Queries for hitboxes max_distance away from point. The point must be a geometry.Vector.

When running the query, the point is treated like a hitbox node, therefore parameters such as mask, collision_mask and group behave identically as in HitboxNode. It means you can use those params for filtering purpose. Refer to mask, collision_mask and group for more information.

The query returns a list of PointQueryResult objects which contain collision data such as references to hitbox, its owner body node and other metadata.

from kaa.physics import SpaceNode, BodyNode, HitboxNode
from kaa.geometry import Polygon

self.space = SpaceNode()
self.root.add_child(self.space)
body_node = BodyNode(position=Vector(0, 0))
hitbox = HitboxNode(shape=Polygon.from_box(Vector(100, 100)))
body_node.add_child(hitbox)
self.space.add_child(body_node)

# find hitboxes in the vicinity of a point
point = Vector(-140, 140)
results = self.space.query_point_neighbors(point=point, max_distance=200)
for result in results:
    print(f"Point {point} collided with hitbox {result.hitbox.shape.points} owned "
          f"by {result.body}. Collision point is at {result.point}, distance: {result.distance}")

BodyNode reference

class physics.BodyNode(body_type=BodyNodeType.dynamic, force=Vector(0, 0), velocity=Vector(0, 0), mass=20.0, moment=10000.0, torque=0, torque_degrees=0, angular_velocity=0, angular_velocity_degrees=0, position=Vector(0, 0), rotation=0, scale=Vector(1, 1), z_index=0, color=Color(0, 0, 0, 0), sprite=None, shape=None, origin_alignment=Alignment.center, lifetime=None, transition=None, visible=True)
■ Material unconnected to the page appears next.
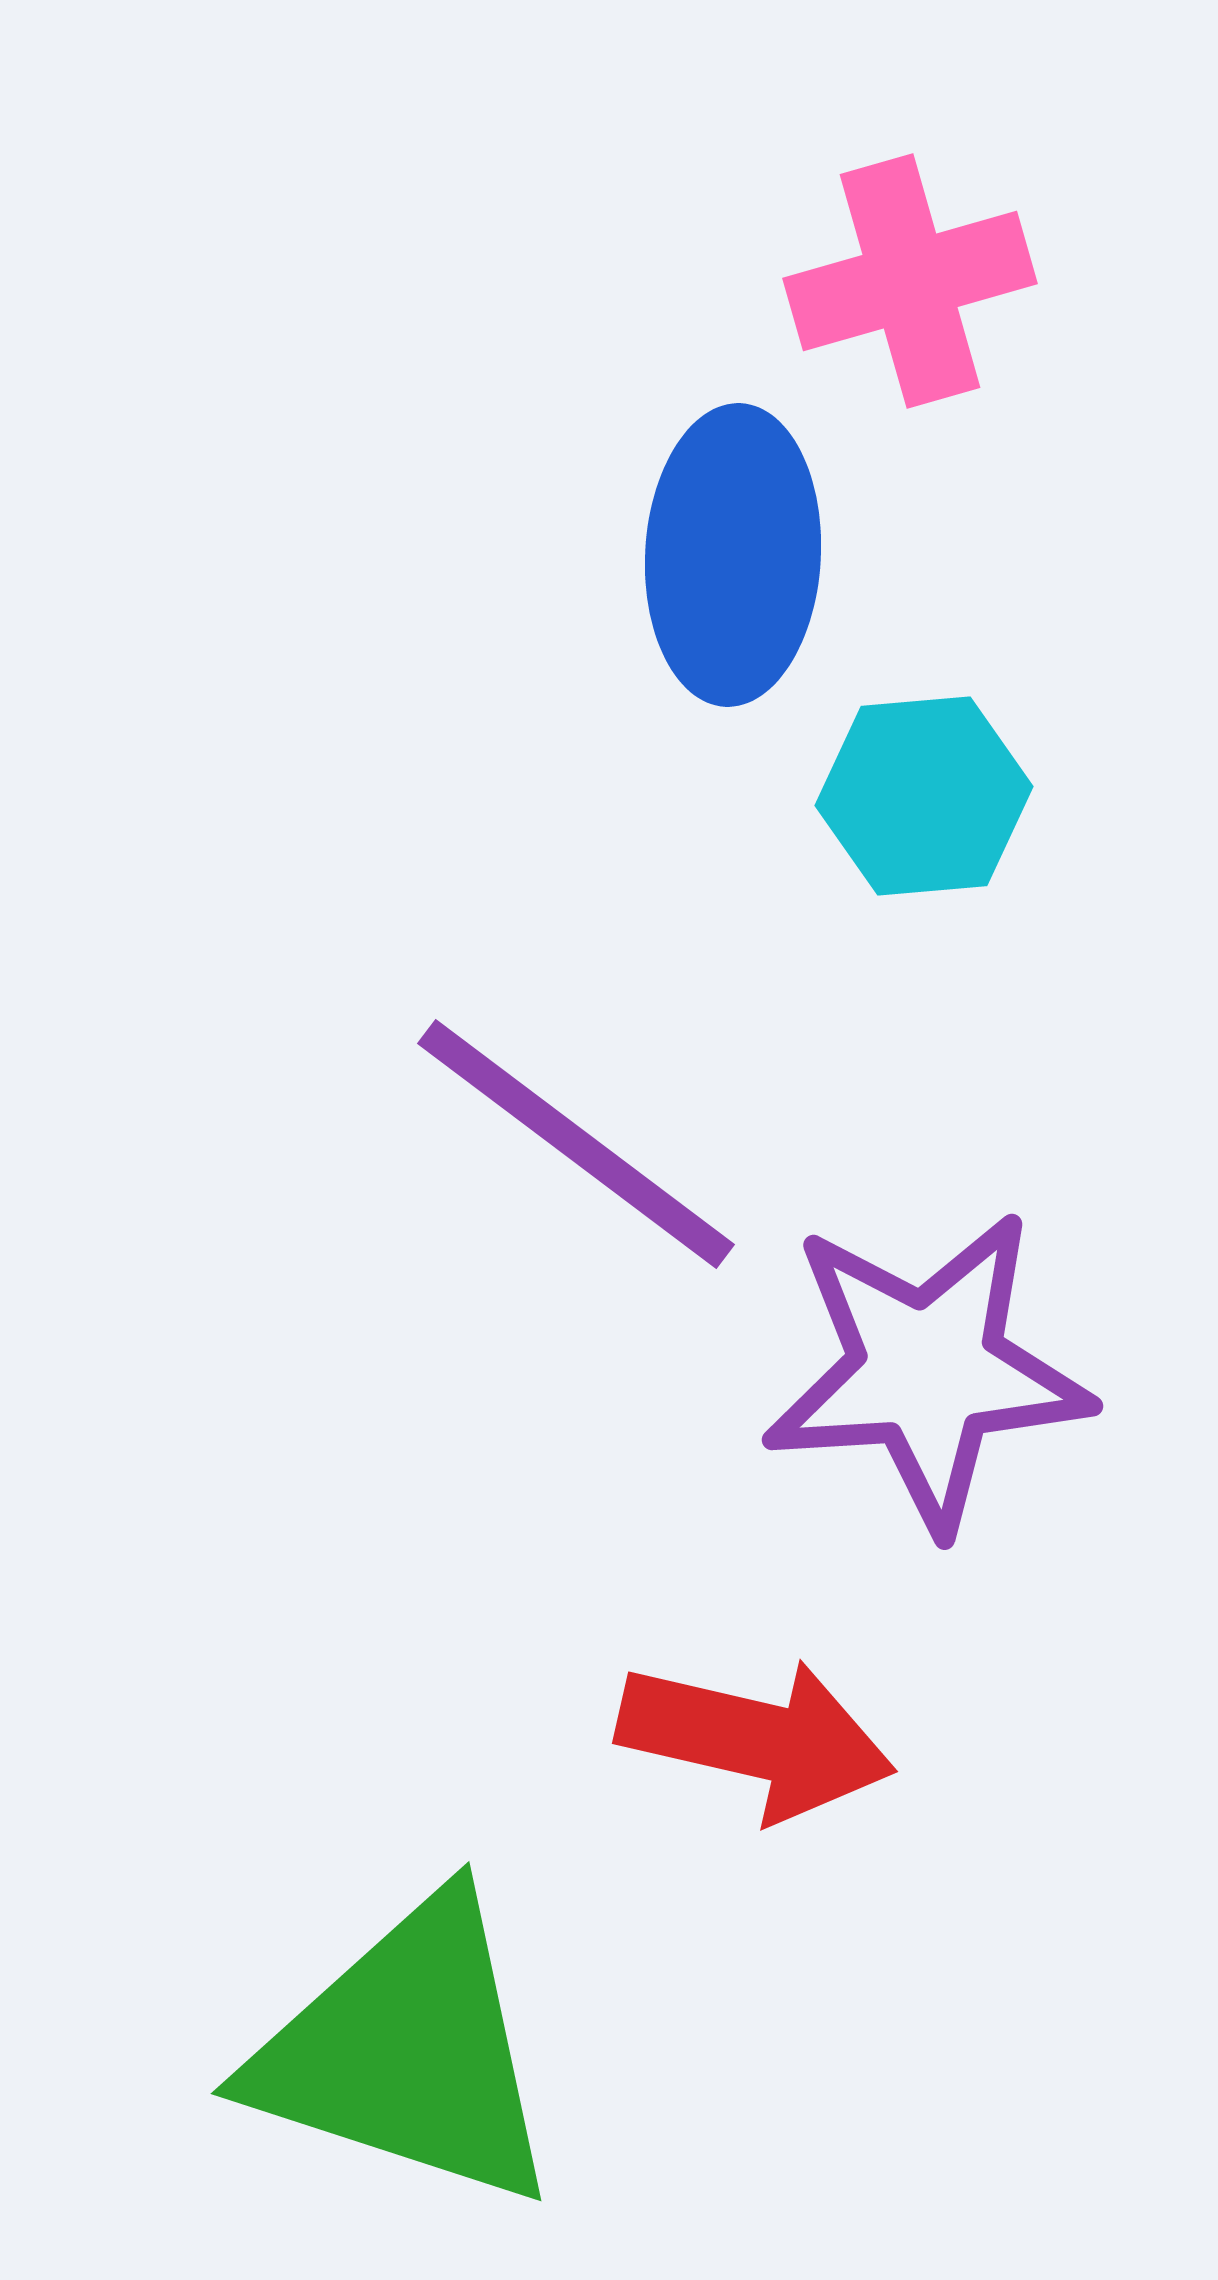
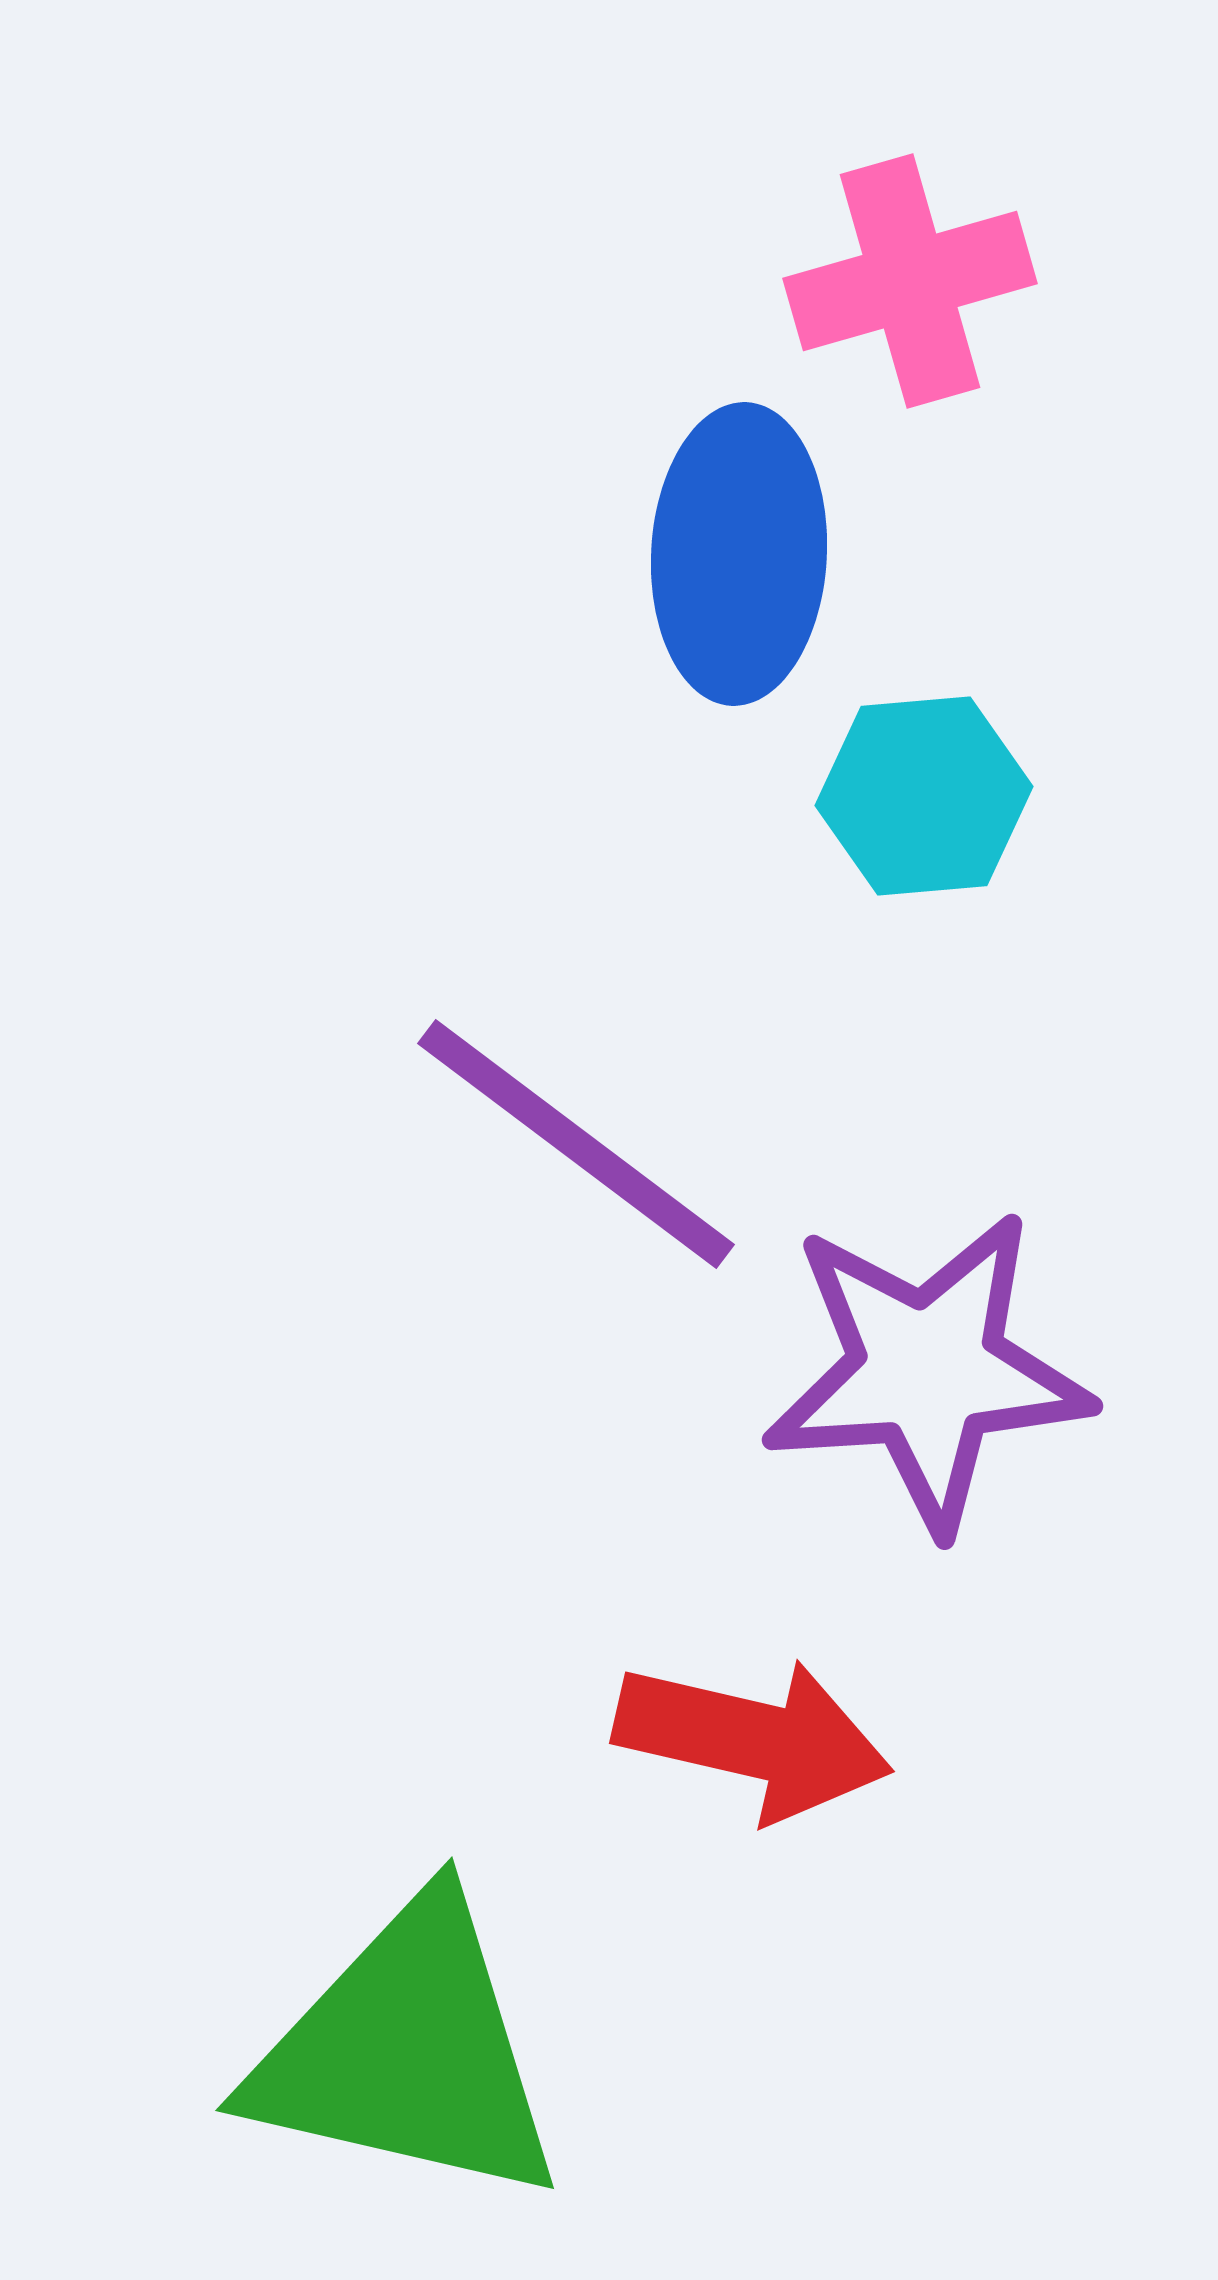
blue ellipse: moved 6 px right, 1 px up
red arrow: moved 3 px left
green triangle: rotated 5 degrees counterclockwise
BodyNode extends the nodes.Node class, introducing physical features.

In the nodes tree, BodyNode must be a direct child of a SpaceNode.

BodyNode is the only node type which can have HitboxNode as children nodes.

BodyNodes themselves never collide with each other. The need to have HitboxNodes as children to generate collisions. A BodyNode can have multiple HitboxNodes.

BodyNode constructor accepts all parameters from the base nodes.Node class and adds the following new parameters:

  • body_type - a BodyNodeType enum value. Learn more here

  • force - a geometry.Vector

  • velocity - a geometry.Vector

  • mass - a number

  • moment - a number

  • torque - a number

  • torque_degrees - a number, alternative to torque, using degrees instead of radians

  • angular_velocity - a number

  • angular_velocity_degrees - a number, alternative to angular_velocity, using degrees instead of radians

Instance properties:

BodyNode.body_type

Gets or sets body type, must be a BodyNodeType value. There are three types available:

  • static - the body has infinite mass and won’t move when its hitboxes collide with any other hitboxes. You cannot move it “manually” by setting its velocity or angular velocity either. Those nodes are truly static.

  • kinematic - similar to static body in a sense that its velocity or rotation will never be affected by anything, e.g. its hitboxes colliding. But the difference is that you can move and rotate that type of body. The collisions will occur normally and you will be able to handle them.

  • dynamic - the default type. Physics engine will calculate body’s velocity and angular velocity when its hitboxes will collide with other bodies’ hitboxes.

Use static bodies for static obstacles and other elements on the scene that you know won’t move, but you want them to collide with other bodies and block their movement. Those bodies will always have zero velocity and zero angular velocity.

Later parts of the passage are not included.